やっぱり虎太郎は厄介なことに巻き込まれてるんだ。
これ以上聴いても、答えは返ってこないのはわかっている。
『雷文の嫁』として、極道の世界ではかなり有名な存在らしいから、虎太郎の迷惑にだけはならないように注意しなければ。
その頃、会社でもおかしなことが起きていた。藤堂社長の反物の発注の量が半端なく多いのだ。いい品を厳選してきたはずなのに、数が足りずに品の悪いものまでかき集めている状態。
その大量の品の検品を任されて、この頃残業が増えている。
質に合わせて値段を決めていく。明らかに品物の質が落ちた。
「社長。この頃、品物の質が落ちています。何か理由があるのですか?」
「今度、展示会を開くのでね。数が必要なんだ」
「でも、この質では駿河屋ののれんに傷がつきますよ」
「君もなかなか言うようになったね。入って何か月目だったかな?」
「確かに入社して短いですが、品物は何回も見させていただいてます。質ぐらいわかりますよ」
「上質なものを、限られた客だけに売っていたら会社経営は成り立たない。

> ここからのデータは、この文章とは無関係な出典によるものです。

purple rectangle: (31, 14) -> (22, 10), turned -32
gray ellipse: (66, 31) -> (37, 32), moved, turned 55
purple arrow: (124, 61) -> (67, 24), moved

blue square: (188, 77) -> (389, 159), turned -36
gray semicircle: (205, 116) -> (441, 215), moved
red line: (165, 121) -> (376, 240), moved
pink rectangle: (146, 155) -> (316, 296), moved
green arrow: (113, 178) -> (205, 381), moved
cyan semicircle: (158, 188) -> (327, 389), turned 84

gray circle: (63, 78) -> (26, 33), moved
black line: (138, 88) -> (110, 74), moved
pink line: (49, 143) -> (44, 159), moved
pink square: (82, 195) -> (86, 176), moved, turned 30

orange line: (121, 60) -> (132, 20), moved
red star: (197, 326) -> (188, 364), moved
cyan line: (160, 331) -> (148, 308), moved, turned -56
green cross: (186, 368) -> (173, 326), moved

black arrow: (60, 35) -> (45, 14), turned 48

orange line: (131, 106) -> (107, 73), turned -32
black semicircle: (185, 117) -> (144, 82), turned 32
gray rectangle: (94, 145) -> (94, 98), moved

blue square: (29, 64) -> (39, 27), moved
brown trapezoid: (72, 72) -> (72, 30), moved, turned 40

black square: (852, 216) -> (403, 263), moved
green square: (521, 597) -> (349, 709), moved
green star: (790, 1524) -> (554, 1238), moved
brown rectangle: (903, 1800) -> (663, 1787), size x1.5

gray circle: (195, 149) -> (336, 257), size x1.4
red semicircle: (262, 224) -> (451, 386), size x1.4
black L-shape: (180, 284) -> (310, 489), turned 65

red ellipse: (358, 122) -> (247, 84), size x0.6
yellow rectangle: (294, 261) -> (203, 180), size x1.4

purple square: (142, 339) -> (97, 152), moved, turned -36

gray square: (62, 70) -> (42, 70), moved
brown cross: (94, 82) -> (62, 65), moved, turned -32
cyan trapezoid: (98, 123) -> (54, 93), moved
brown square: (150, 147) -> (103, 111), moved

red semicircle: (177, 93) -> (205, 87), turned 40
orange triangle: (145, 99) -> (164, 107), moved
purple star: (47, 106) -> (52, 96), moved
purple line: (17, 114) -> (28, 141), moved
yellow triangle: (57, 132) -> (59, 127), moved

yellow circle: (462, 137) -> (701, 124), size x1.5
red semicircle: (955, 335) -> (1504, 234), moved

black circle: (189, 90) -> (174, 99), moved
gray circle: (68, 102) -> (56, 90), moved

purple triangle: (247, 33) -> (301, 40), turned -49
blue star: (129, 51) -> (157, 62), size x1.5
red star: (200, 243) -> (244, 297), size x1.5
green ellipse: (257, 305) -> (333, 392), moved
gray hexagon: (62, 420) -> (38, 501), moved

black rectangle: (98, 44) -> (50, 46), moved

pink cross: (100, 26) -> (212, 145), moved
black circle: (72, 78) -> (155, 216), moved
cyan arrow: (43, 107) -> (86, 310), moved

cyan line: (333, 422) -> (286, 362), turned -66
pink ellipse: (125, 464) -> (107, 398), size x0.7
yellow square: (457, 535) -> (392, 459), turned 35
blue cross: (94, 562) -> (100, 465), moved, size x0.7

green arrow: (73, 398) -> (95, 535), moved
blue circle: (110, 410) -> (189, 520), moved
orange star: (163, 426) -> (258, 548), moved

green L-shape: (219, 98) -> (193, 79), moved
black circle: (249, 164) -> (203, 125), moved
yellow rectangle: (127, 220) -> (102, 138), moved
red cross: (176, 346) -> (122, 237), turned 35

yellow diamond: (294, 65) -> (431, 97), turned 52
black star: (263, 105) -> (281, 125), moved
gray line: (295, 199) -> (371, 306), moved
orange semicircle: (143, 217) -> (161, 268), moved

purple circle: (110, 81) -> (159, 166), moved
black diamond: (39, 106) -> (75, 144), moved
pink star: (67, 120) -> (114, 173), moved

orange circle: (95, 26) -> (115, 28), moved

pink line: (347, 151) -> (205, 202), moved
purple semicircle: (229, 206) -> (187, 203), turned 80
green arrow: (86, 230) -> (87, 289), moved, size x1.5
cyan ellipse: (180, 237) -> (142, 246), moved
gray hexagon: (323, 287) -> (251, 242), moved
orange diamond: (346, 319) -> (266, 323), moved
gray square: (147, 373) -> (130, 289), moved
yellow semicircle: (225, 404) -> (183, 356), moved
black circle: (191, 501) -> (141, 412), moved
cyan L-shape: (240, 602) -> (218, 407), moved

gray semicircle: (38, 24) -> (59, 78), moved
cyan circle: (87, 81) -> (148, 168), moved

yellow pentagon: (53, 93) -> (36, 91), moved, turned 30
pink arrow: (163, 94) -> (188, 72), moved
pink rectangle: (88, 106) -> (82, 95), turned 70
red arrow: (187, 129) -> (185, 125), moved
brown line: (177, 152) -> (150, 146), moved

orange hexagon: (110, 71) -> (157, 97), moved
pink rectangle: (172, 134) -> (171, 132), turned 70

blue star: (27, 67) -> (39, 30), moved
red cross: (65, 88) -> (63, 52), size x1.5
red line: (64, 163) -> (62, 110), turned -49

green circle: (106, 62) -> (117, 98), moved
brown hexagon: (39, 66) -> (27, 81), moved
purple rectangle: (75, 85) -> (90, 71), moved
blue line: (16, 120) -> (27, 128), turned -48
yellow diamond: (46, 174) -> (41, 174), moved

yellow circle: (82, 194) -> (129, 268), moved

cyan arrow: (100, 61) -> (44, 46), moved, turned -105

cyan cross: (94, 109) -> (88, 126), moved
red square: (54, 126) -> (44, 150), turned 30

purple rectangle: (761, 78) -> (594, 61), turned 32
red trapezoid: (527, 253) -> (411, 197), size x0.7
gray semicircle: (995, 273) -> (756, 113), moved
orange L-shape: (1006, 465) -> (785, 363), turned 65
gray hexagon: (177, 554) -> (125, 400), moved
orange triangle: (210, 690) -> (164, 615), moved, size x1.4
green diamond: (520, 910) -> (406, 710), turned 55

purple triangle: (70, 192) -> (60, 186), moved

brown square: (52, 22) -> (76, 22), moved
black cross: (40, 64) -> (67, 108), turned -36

安いものを大量に売って、名前を知られてなんぼの世界だ」
「駿河屋はそんな商売じゃなかったでしょ?」
「死んだ先代みたいな口をきくんだね。新入社員の君が出過ぎた口をきくんじゃない。社長は私だ。『雷文の嫁』だからって会社での序列をわきまえたまえ」
もうそれ以上は言えない。専務も部長もイエスマンだし、社長のトップダウンで方針が決まる小さな会社だ。
『雷文の嫁』の看板を翳しているつもりはなかったけど、そうとられても仕方がない。
社長が新入社員に意見されることなど普通ならあり得ないことなんだから。